Content starts
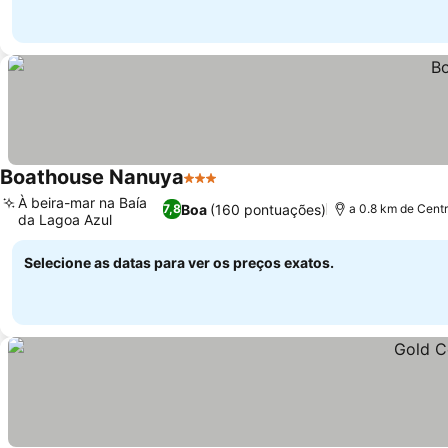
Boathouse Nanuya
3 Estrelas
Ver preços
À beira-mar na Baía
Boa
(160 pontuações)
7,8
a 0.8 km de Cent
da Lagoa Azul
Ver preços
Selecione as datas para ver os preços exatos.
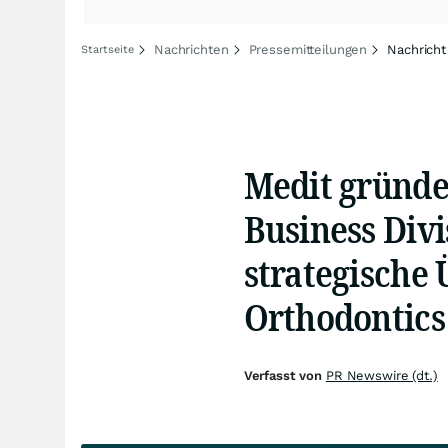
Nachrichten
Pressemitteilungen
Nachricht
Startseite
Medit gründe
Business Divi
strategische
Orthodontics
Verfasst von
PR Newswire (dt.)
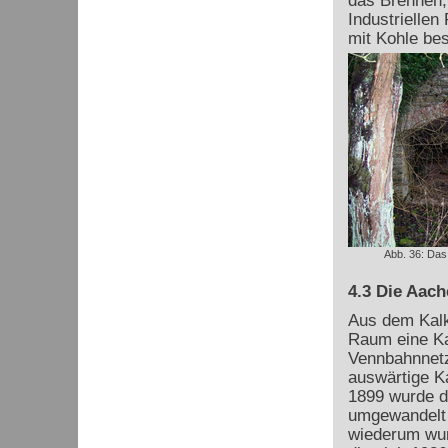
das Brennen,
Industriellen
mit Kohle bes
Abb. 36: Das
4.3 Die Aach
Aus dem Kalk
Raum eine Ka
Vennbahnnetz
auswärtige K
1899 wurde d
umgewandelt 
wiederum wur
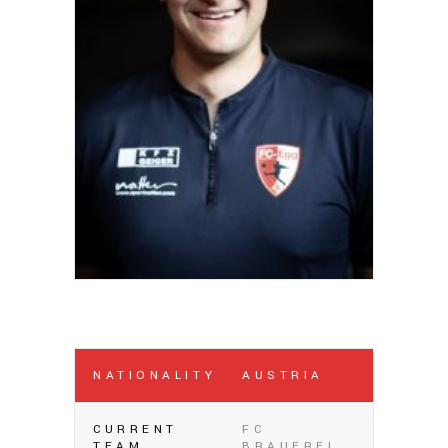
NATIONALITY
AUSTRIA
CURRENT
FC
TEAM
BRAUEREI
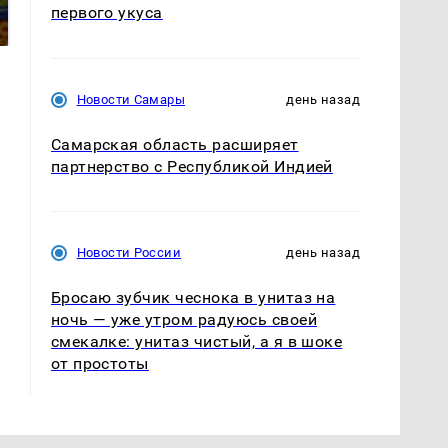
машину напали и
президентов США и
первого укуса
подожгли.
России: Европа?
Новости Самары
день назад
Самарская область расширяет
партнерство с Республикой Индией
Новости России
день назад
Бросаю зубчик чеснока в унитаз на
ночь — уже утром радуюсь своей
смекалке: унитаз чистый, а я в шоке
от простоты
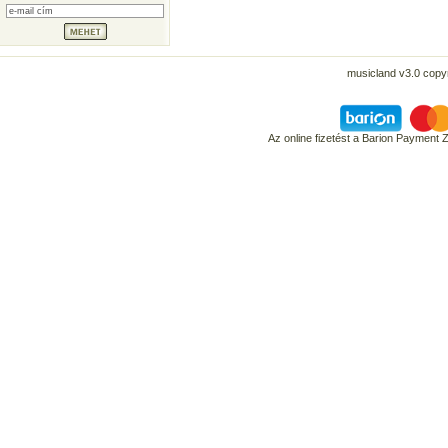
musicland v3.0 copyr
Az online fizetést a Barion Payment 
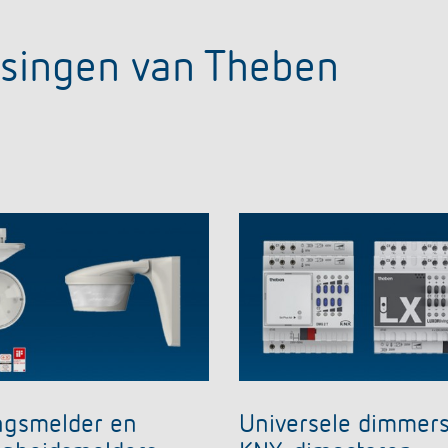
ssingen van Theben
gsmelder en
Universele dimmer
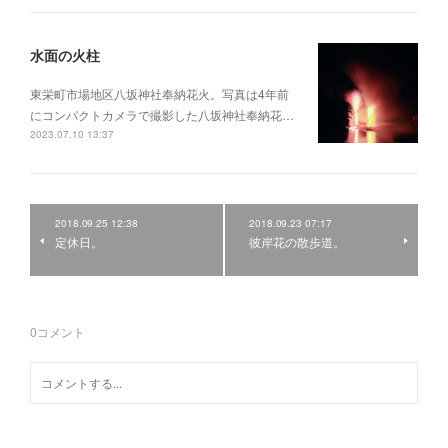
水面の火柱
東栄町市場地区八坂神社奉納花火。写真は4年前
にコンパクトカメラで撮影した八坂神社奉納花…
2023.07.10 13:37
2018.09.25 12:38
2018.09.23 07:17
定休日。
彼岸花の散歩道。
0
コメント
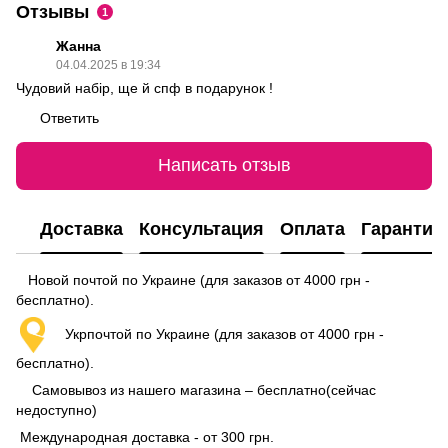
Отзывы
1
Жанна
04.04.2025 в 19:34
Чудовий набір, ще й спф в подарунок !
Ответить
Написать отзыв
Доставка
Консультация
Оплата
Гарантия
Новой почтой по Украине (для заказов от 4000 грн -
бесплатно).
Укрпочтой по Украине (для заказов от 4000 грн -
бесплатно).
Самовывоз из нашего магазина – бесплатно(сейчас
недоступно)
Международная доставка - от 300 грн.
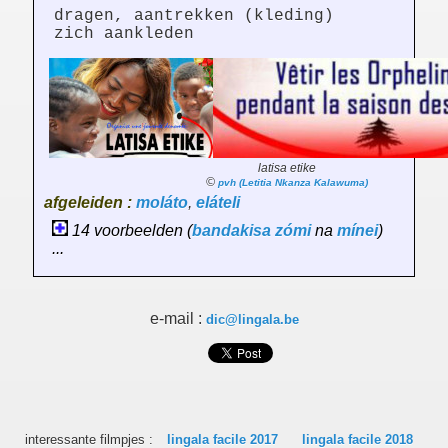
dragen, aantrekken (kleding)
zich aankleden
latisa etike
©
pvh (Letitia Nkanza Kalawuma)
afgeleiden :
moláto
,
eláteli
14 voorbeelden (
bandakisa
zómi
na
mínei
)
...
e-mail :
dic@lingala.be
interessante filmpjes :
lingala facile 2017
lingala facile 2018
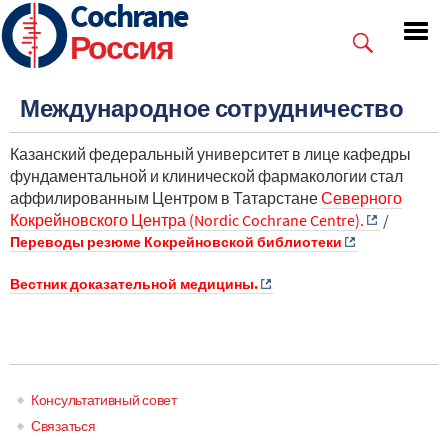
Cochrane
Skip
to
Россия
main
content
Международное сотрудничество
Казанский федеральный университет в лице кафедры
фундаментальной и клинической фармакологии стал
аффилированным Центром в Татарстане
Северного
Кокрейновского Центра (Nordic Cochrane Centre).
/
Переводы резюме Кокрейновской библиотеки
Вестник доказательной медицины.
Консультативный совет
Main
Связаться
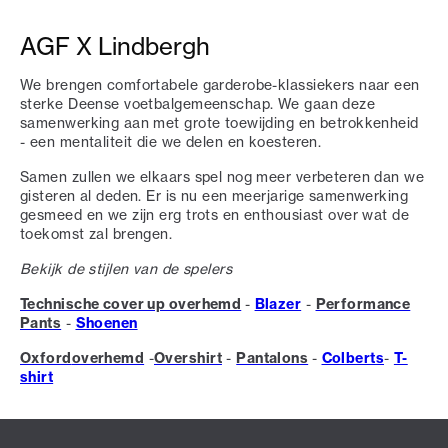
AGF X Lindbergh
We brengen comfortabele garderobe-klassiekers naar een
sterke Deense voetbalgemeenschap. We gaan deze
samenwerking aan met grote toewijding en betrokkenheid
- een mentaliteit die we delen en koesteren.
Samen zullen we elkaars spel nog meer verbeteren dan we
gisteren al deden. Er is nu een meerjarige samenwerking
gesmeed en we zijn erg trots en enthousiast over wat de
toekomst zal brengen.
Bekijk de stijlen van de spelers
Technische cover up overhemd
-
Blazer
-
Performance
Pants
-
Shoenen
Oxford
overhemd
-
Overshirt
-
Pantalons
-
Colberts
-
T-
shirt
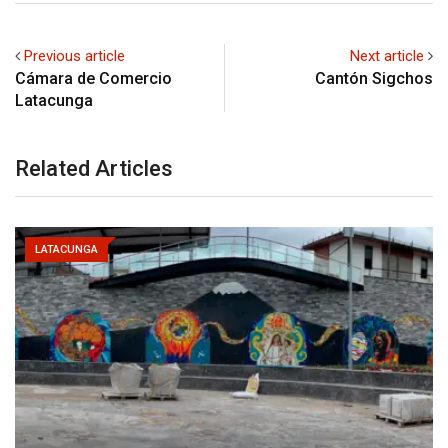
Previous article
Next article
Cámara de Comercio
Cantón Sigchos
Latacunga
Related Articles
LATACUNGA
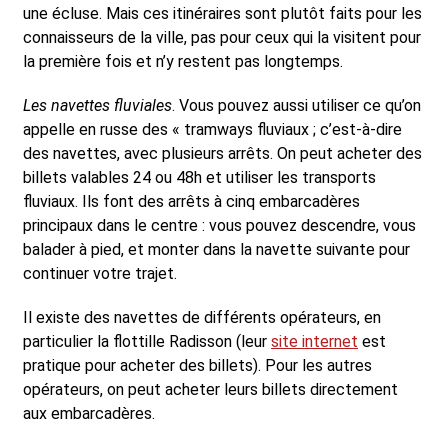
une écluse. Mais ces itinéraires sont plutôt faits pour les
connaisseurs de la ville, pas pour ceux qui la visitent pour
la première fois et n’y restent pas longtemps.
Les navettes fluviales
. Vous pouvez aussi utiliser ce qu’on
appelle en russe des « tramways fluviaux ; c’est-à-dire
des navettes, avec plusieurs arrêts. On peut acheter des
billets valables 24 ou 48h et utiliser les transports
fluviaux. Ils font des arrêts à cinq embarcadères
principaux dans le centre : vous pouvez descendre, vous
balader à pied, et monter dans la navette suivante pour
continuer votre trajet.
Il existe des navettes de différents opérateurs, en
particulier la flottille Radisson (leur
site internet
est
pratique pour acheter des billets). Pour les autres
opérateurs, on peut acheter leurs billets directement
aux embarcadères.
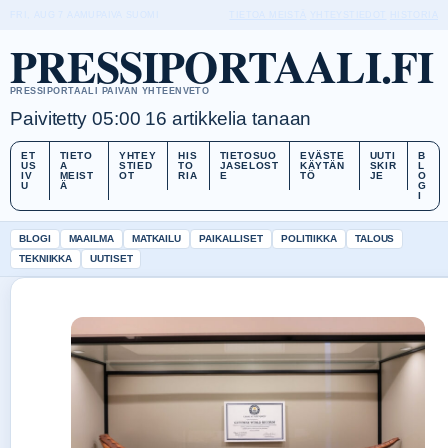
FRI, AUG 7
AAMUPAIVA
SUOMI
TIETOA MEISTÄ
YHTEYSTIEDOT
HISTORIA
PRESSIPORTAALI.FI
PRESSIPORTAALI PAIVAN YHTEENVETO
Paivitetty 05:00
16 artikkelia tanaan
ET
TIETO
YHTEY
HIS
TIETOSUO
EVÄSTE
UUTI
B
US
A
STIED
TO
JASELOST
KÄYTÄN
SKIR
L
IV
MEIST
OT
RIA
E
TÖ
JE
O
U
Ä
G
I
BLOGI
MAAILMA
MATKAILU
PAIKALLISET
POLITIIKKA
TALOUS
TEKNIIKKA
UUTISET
Content ends
PROBLEM TO WORK ON:
State the number of lines in the records that include the string "dans", without any other words.

YOUR SOLUTION:
2